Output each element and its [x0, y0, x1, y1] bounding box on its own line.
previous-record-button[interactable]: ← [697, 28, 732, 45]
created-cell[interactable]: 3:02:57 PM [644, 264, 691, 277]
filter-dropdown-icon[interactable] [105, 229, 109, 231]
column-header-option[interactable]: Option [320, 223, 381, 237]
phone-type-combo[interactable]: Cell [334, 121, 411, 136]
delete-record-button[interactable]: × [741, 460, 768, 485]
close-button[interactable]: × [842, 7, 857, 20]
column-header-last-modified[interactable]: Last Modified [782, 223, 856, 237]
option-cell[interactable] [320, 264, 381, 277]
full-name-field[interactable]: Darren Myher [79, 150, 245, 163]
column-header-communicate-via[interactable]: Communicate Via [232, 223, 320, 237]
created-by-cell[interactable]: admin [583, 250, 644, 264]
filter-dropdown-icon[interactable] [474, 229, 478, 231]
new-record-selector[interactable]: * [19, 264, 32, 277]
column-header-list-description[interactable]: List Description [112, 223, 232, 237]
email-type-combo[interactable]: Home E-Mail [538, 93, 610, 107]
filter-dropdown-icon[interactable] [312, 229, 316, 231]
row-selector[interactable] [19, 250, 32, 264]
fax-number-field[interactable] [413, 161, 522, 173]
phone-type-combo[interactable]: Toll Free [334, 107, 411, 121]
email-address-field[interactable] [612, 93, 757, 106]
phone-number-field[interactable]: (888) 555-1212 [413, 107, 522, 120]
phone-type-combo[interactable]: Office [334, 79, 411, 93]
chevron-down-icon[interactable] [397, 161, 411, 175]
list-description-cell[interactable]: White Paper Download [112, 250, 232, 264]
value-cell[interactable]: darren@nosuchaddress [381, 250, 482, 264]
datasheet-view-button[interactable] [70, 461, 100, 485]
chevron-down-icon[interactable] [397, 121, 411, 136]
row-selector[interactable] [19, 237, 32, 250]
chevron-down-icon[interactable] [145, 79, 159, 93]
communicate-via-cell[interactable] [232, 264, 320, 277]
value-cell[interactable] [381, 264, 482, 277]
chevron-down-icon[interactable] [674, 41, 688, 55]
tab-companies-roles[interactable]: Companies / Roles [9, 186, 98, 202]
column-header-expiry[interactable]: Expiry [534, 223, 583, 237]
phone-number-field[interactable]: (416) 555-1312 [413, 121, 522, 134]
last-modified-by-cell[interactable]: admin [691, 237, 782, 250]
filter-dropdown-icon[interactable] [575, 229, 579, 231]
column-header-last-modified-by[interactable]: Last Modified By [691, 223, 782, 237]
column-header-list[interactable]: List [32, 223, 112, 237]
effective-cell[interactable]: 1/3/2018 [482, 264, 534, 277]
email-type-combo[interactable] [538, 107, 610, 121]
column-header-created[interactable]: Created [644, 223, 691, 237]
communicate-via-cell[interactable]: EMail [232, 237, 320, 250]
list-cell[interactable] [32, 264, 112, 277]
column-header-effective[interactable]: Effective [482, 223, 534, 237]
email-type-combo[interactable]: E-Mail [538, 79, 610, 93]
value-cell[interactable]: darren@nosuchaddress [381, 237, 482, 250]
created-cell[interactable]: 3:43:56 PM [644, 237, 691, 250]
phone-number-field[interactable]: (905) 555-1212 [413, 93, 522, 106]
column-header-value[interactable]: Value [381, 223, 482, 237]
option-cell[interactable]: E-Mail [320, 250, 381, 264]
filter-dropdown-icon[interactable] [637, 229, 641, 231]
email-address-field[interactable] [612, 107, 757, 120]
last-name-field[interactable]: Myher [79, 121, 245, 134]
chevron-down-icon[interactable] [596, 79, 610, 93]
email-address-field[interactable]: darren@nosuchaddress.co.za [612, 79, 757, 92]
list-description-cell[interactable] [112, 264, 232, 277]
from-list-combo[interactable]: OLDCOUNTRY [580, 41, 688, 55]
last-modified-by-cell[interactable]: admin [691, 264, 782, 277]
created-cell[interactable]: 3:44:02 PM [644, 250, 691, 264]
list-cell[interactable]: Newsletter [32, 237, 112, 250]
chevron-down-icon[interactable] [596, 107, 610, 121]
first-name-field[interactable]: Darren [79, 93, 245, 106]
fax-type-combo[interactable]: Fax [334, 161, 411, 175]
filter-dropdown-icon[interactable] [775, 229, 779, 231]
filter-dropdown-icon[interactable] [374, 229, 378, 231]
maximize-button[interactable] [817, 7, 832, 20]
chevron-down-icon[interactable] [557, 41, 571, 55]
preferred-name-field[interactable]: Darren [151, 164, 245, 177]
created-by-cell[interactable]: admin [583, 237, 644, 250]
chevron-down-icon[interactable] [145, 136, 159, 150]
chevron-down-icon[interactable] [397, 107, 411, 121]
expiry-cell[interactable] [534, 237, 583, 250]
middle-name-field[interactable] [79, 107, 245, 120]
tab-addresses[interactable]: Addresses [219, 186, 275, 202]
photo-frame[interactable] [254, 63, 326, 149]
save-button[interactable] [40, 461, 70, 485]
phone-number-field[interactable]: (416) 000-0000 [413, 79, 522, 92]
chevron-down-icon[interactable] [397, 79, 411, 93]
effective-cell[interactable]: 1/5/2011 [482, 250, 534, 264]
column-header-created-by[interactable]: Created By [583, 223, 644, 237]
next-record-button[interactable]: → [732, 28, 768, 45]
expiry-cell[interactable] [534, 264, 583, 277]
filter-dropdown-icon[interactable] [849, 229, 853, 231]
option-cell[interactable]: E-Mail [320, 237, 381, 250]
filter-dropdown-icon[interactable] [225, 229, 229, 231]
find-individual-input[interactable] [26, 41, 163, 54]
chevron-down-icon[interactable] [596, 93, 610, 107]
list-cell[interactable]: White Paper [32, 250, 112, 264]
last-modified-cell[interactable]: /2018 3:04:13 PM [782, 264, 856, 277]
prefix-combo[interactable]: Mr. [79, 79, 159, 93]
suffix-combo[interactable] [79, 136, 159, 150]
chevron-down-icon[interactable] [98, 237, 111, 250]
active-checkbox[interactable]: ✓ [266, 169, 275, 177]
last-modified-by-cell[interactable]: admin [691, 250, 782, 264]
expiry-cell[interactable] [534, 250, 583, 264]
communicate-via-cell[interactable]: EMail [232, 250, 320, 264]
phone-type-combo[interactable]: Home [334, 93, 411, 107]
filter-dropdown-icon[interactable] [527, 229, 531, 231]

-*-*-

_Exercise requirements_
Down to the last line, reproduce the entries above precisely.

_Solution to this exercise_
Output each element and its [x0, y0, x1, y1] bounding box on its own line.
previous-record-button[interactable]: ← [697, 28, 732, 45]
created-cell[interactable]: 3:02:57 PM [644, 264, 691, 277]
filter-dropdown-icon[interactable] [105, 229, 109, 231]
column-header-option[interactable]: Option [320, 223, 381, 237]
phone-type-combo[interactable]: Cell [334, 121, 411, 136]
delete-record-button[interactable]: × [741, 460, 768, 485]
close-button[interactable]: × [842, 7, 857, 20]
column-header-last-modified[interactable]: Last Modified [782, 223, 856, 237]
option-cell[interactable] [320, 264, 381, 277]
full-name-field[interactable]: Darren Myher [79, 150, 245, 163]
column-header-communicate-via[interactable]: Communicate Via [232, 223, 320, 237]
created-by-cell[interactable]: admin [583, 250, 644, 264]
filter-dropdown-icon[interactable] [474, 229, 478, 231]
new-record-selector[interactable]: * [19, 264, 32, 277]
column-header-list-description[interactable]: List Description [112, 223, 232, 237]
email-type-combo[interactable]: Home E-Mail [538, 93, 610, 107]
filter-dropdown-icon[interactable] [312, 229, 316, 231]
row-selector[interactable] [19, 250, 32, 264]
fax-number-field[interactable] [413, 161, 522, 173]
phone-type-combo[interactable]: Toll Free [334, 107, 411, 121]
email-address-field[interactable] [612, 93, 757, 106]
phone-number-field[interactable]: (888) 555-1212 [413, 107, 522, 120]
phone-type-combo[interactable]: Office [334, 79, 411, 93]
chevron-down-icon[interactable] [397, 161, 411, 175]
list-description-cell[interactable]: White Paper Download [112, 250, 232, 264]
value-cell[interactable]: darren@nosuchaddress [381, 250, 482, 264]
datasheet-view-button[interactable] [70, 461, 100, 485]
chevron-down-icon[interactable] [397, 121, 411, 136]
row-selector[interactable] [19, 237, 32, 250]
chevron-down-icon[interactable] [145, 79, 159, 93]
communicate-via-cell[interactable] [232, 264, 320, 277]
value-cell[interactable] [381, 264, 482, 277]
chevron-down-icon[interactable] [674, 41, 688, 55]
tab-companies-roles[interactable]: Companies / Roles [9, 186, 98, 202]
column-header-expiry[interactable]: Expiry [534, 223, 583, 237]
phone-number-field[interactable]: (416) 555-1312 [413, 121, 522, 134]
last-modified-by-cell[interactable]: admin [691, 237, 782, 250]
filter-dropdown-icon[interactable] [575, 229, 579, 231]
column-header-last-modified-by[interactable]: Last Modified By [691, 223, 782, 237]
column-header-list[interactable]: List [32, 223, 112, 237]
effective-cell[interactable]: 1/3/2018 [482, 264, 534, 277]
email-type-combo[interactable] [538, 107, 610, 121]
column-header-created[interactable]: Created [644, 223, 691, 237]
communicate-via-cell[interactable]: EMail [232, 237, 320, 250]
list-cell[interactable] [32, 264, 112, 277]
column-header-effective[interactable]: Effective [482, 223, 534, 237]
email-type-combo[interactable]: E-Mail [538, 79, 610, 93]
value-cell[interactable]: darren@nosuchaddress [381, 237, 482, 250]
created-cell[interactable]: 3:43:56 PM [644, 237, 691, 250]
phone-number-field[interactable]: (905) 555-1212 [413, 93, 522, 106]
column-header-value[interactable]: Value [381, 223, 482, 237]
option-cell[interactable]: E-Mail [320, 250, 381, 264]
filter-dropdown-icon[interactable] [637, 229, 641, 231]
email-address-field[interactable] [612, 107, 757, 120]
last-name-field[interactable]: Myher [79, 121, 245, 134]
chevron-down-icon[interactable] [596, 79, 610, 93]
email-address-field[interactable]: darren@nosuchaddress.co.za [612, 79, 757, 92]
list-description-cell[interactable] [112, 264, 232, 277]
from-list-combo[interactable]: OLDCOUNTRY [580, 41, 688, 55]
last-modified-by-cell[interactable]: admin [691, 264, 782, 277]
created-cell[interactable]: 3:44:02 PM [644, 250, 691, 264]
list-cell[interactable]: Newsletter [32, 237, 112, 250]
chevron-down-icon[interactable] [596, 107, 610, 121]
first-name-field[interactable]: Darren [79, 93, 245, 106]
fax-type-combo[interactable]: Fax [334, 161, 411, 175]
filter-dropdown-icon[interactable] [775, 229, 779, 231]
filter-dropdown-icon[interactable] [374, 229, 378, 231]
maximize-button[interactable] [817, 7, 832, 20]
chevron-down-icon[interactable] [557, 41, 571, 55]
preferred-name-field[interactable]: Darren [151, 164, 245, 177]
created-by-cell[interactable]: admin [583, 237, 644, 250]
chevron-down-icon[interactable] [145, 136, 159, 150]
chevron-down-icon[interactable] [397, 107, 411, 121]
expiry-cell[interactable] [534, 237, 583, 250]
middle-name-field[interactable] [79, 107, 245, 120]
tab-addresses[interactable]: Addresses [219, 186, 275, 202]
photo-frame[interactable] [254, 63, 326, 149]
save-button[interactable] [40, 461, 70, 485]
phone-number-field[interactable]: (416) 000-0000 [413, 79, 522, 92]
chevron-down-icon[interactable] [397, 79, 411, 93]
effective-cell[interactable]: 1/5/2011 [482, 250, 534, 264]
column-header-created-by[interactable]: Created By [583, 223, 644, 237]
next-record-button[interactable]: → [732, 28, 768, 45]
expiry-cell[interactable] [534, 264, 583, 277]
filter-dropdown-icon[interactable] [849, 229, 853, 231]
option-cell[interactable]: E-Mail [320, 237, 381, 250]
filter-dropdown-icon[interactable] [225, 229, 229, 231]
find-individual-input[interactable] [26, 41, 163, 54]
chevron-down-icon[interactable] [596, 93, 610, 107]
list-cell[interactable]: White Paper [32, 250, 112, 264]
last-modified-cell[interactable]: /2018 3:04:13 PM [782, 264, 856, 277]
prefix-combo[interactable]: Mr. [79, 79, 159, 93]
suffix-combo[interactable] [79, 136, 159, 150]
chevron-down-icon[interactable] [98, 237, 111, 250]
active-checkbox[interactable]: ✓ [266, 169, 275, 177]
last-modified-by-cell[interactable]: admin [691, 250, 782, 264]
expiry-cell[interactable] [534, 250, 583, 264]
communicate-via-cell[interactable]: EMail [232, 250, 320, 264]
phone-type-combo[interactable]: Home [334, 93, 411, 107]
filter-dropdown-icon[interactable] [527, 229, 531, 231]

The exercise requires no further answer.